Sunday, May 10, 2009

Dirty Politics (imported from CGE Blog entry by me).

lunes 20 de abril de 2009
Dirty Politics?
By Ben Pounds
Please note: the version on the CGE blog has pictures, which I'm to lazy to include here. Also because of the more academic nature of this entry, I only dealt briefly with being attacked by bees after getting briefly separated from the group. My arm was swolen for a while after that.
That blog has a strict policy of having to ask permission of people before showing their faces, a rule that I should have followed here.

We were going to see Cuernavaca’s new landfill. We had left the edge of the city and now saw cows grazing. Then we hit what could only be described as a homemade checkpoint. A barb wire fence stretched across the street. After a few residents serving as guards opened the gate and our van passed, I had no clue what to expect.

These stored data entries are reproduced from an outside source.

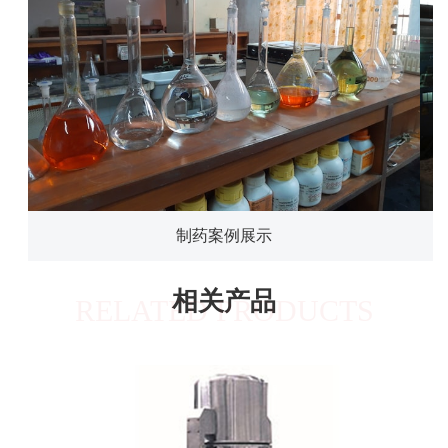
制药案例展示
相关产品
RELATED PRODUCTS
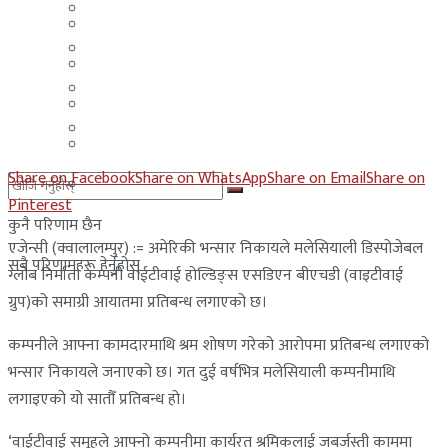
मलेसिया
बहराईन
युएई
मलेसिया
लेबनान
युएई
साउदी अरब
लेबनान
Share on Facebook
Share on WhatsApp
Share on Email
Share on
साउदी अरब
Pinterest
कुनै परिणाम छैन
एजेन्सी (क्वालालम्पुर) := अमेरिकी भन्सार निकायले मलेसियाली डिस्पोजेबल
सबै परिणामहरू हेर्नुहोस्
ग्लोब निर्माता कम्पनी वाईटीवाई होल्डिङ्स एसडिएन बीएचडी (वाइटीवाई
ग्रुप)को समाग्री आयातमा प्रतिबन्ध लगाएको छ।
कम्पनीले आफ्ना कामदारमाथि श्रम शोषण गरेको आरोपमा प्रतिबन्ध लगाएको
भन्सार निकायले जनाएको छ। गत दुई वर्षभित्र मलेसियाली कम्पनीमाथि
लगाइएको यो सातौँ प्रतिबन्ध हो।
‘वाईटीवाई समूहले आफ्नो कम्पनीमा कार्यरत श्रमिकलाई जबर्जस्ती काममा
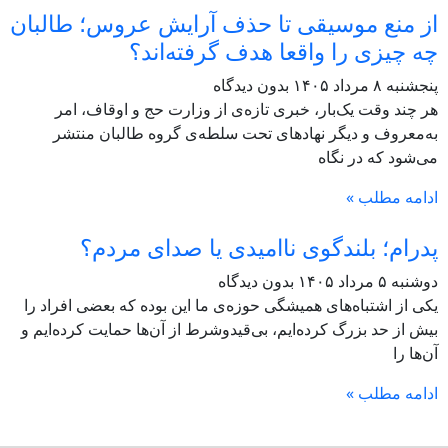
از منع موسیقی تا حذف آرایش عروس؛ طالبان
چه چیزی را واقعا هدف گرفته‌اند؟
پنجشنبه ۸ مرداد ۱۴۰۵
بدون دیدگاه
هر چند وقت یک‌بار، خبری تازه‌ی از وزارت حج و اوقاف، امر
به‌معروف و دیگر نهادهای تحت سلطه‌ی گروه طالبان منتشر
می‌شود که در نگاه
ادامه مطلب »
پدرام؛ بلندگوی ناامیدی یا صدای مردم؟
دوشنبه ۵ مرداد ۱۴۰۵
بدون دیدگاه
یکی از اشتباه‌های همیشگی حوزه‌ی ما این بوده که بعضی افراد را
بیش از حد بزرگ کرده‌ایم، بی‌قیدوشرط از آن‌ها حمایت کرده‌ایم و
آن‌ها را
ادامه مطلب »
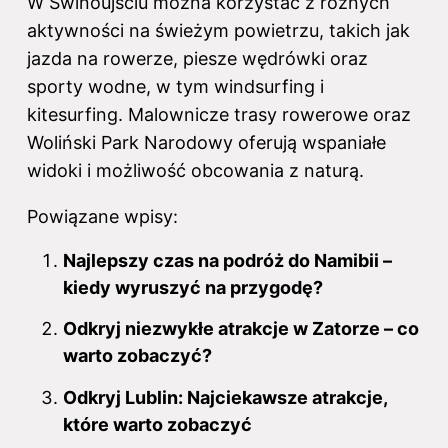
W Świnoujściu można korzystać z różnych
aktywności na świeżym powietrzu, takich jak
jazda na rowerze, piesze wędrówki oraz
sporty wodne, w tym windsurfing i
kitesurfing. Malownicze trasy rowerowe oraz
Woliński Park Narodowy oferują wspaniałe
widoki i możliwość obcowania z naturą.
Powiązane wpisy:
Najlepszy czas na podróż do Namibii –
kiedy wyruszyć na przygodę?
Odkryj niezwykłe atrakcje w Zatorze – co
warto zobaczyć?
Odkryj Lublin: Najciekawsze atrakcje,
które warto zobaczyć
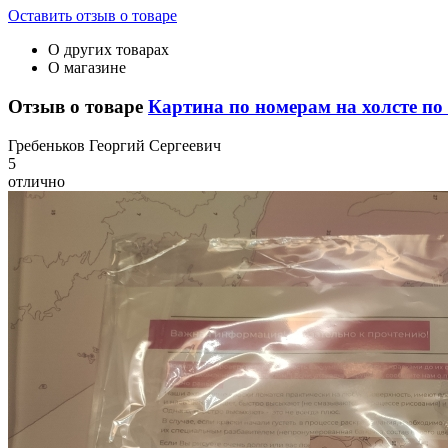
Оставить отзыв о товаре
О других товарах
О магазине
Отзыв о товаре
Картина по номерам на холсте по 
Г
ребеньков Георгий Сергеевич
5
отлично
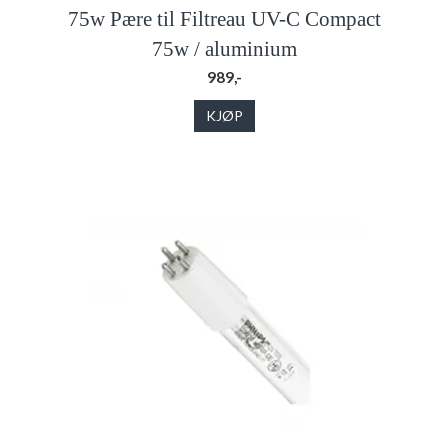
75w Pære til Filtreau UV-C Compact
75w / aluminium
989,-
KJØP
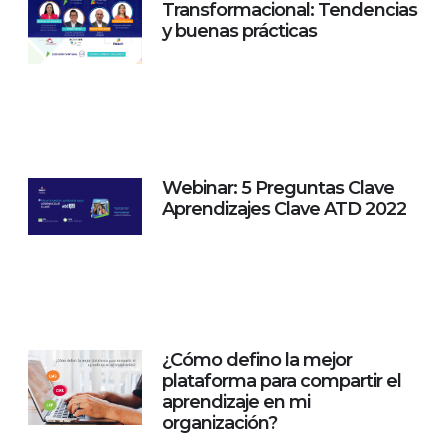
Transformacional: Tendencias
y buenas prácticas
Webinar: 5 Preguntas Clave
Aprendizajes Clave ATD 2022
¿Cómo defino la mejor
plataforma para compartir el
aprendizaje en mi
organización?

The farmer who owned the land was happy to show us around. He opened yet another fence and let us walk through.

So, without setting foot in the landfill itself, we saw it. A grey hill above the canyon with trucks coming and going.

The gate had not been meant to stop us from entering government property. It had been built to stop the government or its allies from coming in and coercing the residents out of their land. Really its main purpose, now that I look back was to prevent trucks with garbage from coming in.

I had not intended for this entry to be about politics primarily. Our partners, the bloggers in Thailand, had been writing about human rights and government accountability rather than environmental concerns. Politics here though is tricky as is politics everywhere. It may involve bribery, alliances, networks, and (if I am to believe what some people have told me with regards to the landfill) physical threats. In short it is like politics everywhere else. I would hate for what I write here to be misinterpreted as an insult to Mexican politics particularly. However, one can broadly say that the “perfect dictatorship” described during the years of one-party domination continues in some ways in today’s multi-party Mexico.

The landfill was itself an improvement on the previous open-air dump near an indigenous community. Not everyone has access to the services of the privatized, new garbage collection company, PASA (the privatization of garbage collection was a controversial move on the part of the government in recent years).

The rivers in some ravines, already places for dumping sewage, hold a great deal of garbage put there by the residents whose houses cannot be reached by garbage trucks. In some ways one could say that the landfill is an improvement over that system.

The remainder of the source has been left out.